The Mooseman

When I was in high school I had a crush on Bill Silliker, Jr. He played drums in a local rock & roll band, and I suspected many other female classmates had similar feelings for him. I was sure Bill never knew my name or that I existed other than to nod and say hello as we approached the school bus. He graduated a year ahead of me, and I didn’t see him again until just before he passed away.

I found his wildlife photographs when I was designing the moose warmer and hunting for pictures to study. Searching for a real moose to photograph was out of the question. I didn’t have the interest or patience to track and wait for one to show up and lacked the necessary camera skills even if one did appear.

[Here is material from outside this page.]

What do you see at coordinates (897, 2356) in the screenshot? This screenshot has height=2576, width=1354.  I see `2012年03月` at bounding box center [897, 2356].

Bill Silliker guided people on photo expeditions in the wild, camping out in order to be in the right place when that magnificent moose appeared. Maybe I should have gone on one of his guided trips, but I like to camp at the Holiday Inn – preferably one with a hot tub and paintings of wildlife.

Looking for a moose is a lot like trying to find love. It never shows up until you turn your attention to something else. Then, BAM! It steps right into your path.

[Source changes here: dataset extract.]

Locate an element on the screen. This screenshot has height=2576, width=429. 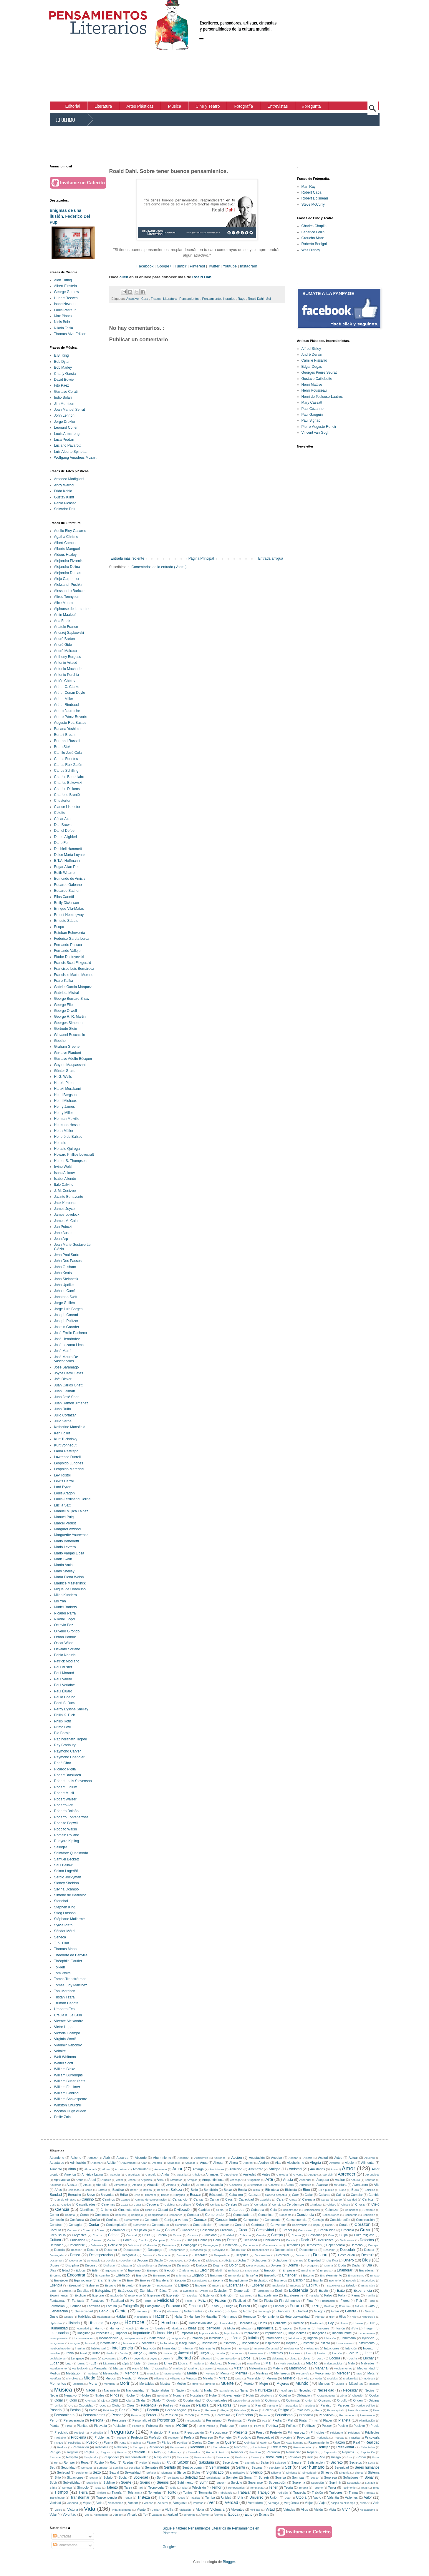
B.B. King is located at coordinates (61, 355).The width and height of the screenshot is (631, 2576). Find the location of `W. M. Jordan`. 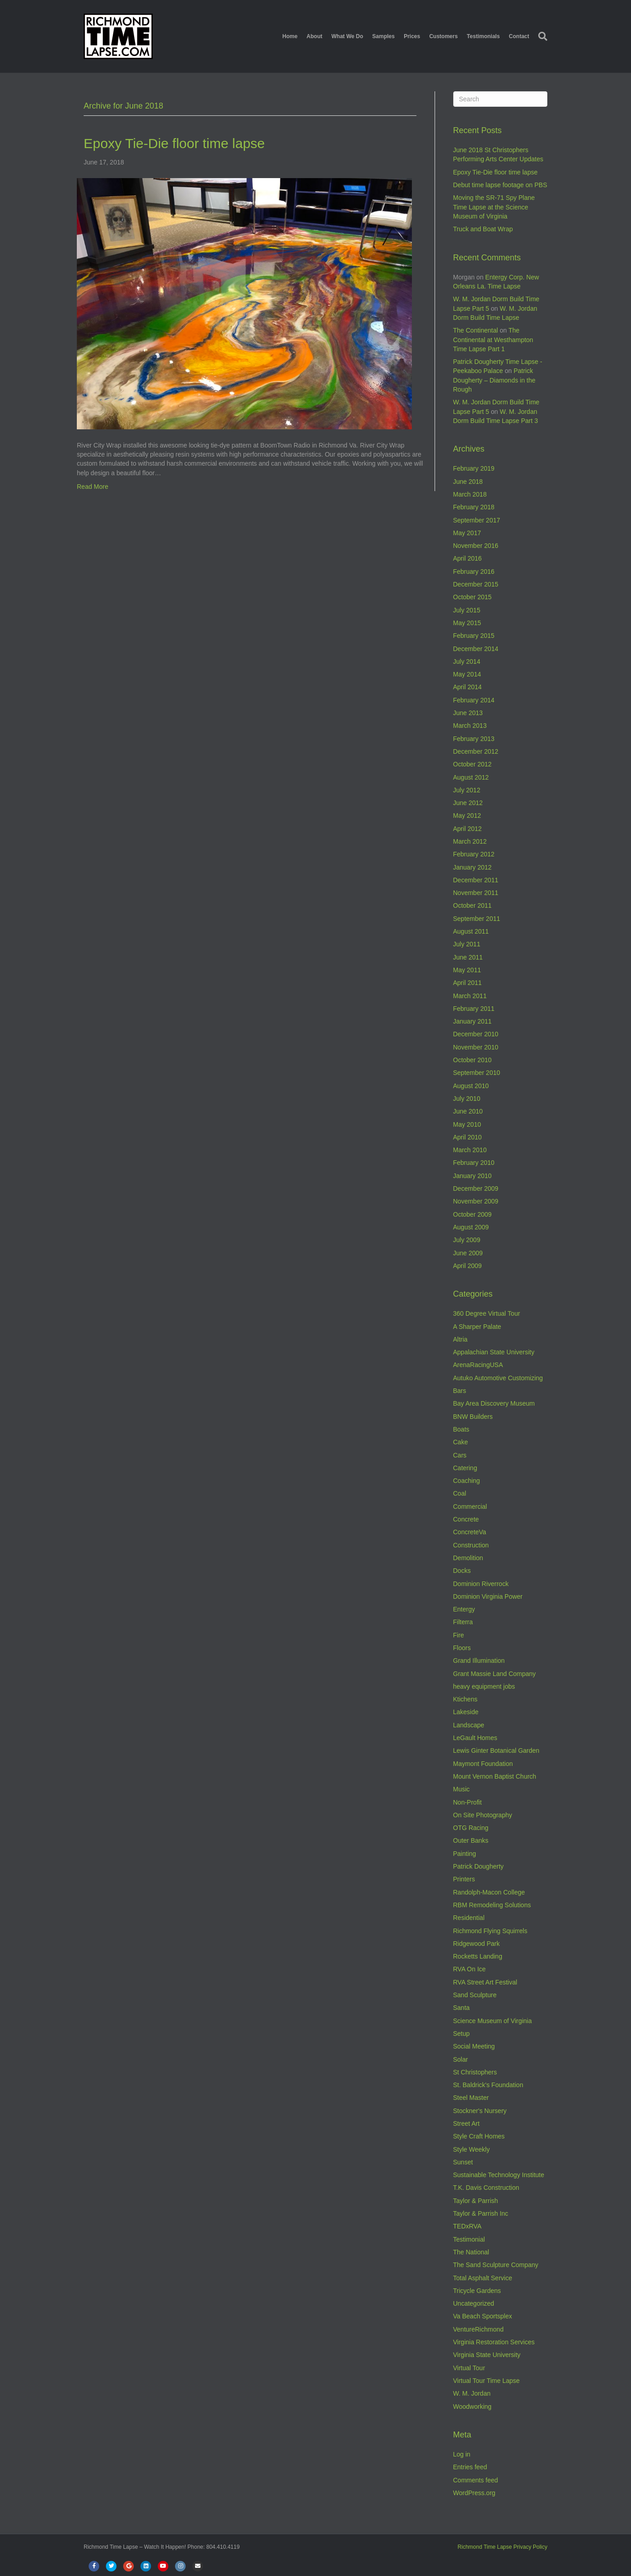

Bill was a well-known advocate of wildlife preservation, a writer, and photographer. USES FOR MOOSES and WILDLIFE MAINE are a couple of his books. My sister-in-law, Betsy, had one of his books on her coffee table at camp and was also an admirer of his work.

In the spring of 2003, while I was at the New England Products Trade Show in Portland, a woman stopped at the Maine Warmers’ display and said she was interested in buying a Moose Warmer for a wildlife photographer who was at the show signing books. She asked if I knew Bill Silliker and said that I might be interested in meeting him.

As soon as I could get away I hurried to the Down East Books’ display and introduced myself. He was as easy-going and pleasant as I remembered. He had no recollection of who I was or that we had lived in the same small town. The crush disappeared like a moose into the Maine woods. Only a sweet memory of it remained. I was grateful for having the opportunity to tell him how much I admired his work. We had a nice chat, I wished him well, and stepped back into the show.

When I told my sister-in-law a few weeks later she said I should have told him about the high school crush. “He would have thought it was a riot,” she replied, “and it would have made him feel good.” She was right, I shouldn’t have felt embarrassment, and decided that when I saw him again — maybe at the next year’s trade show — I would tell him.
In October of that year, while guiding a group of nature enthusiasts on a wildlife photo tour at Sandy Pond in Baxter State Park, Bill Silliker Jr. had a massive heart attack. After his death I learned that he was nicknamed the “Mooseman,” and — not surprisingly — beloved by many.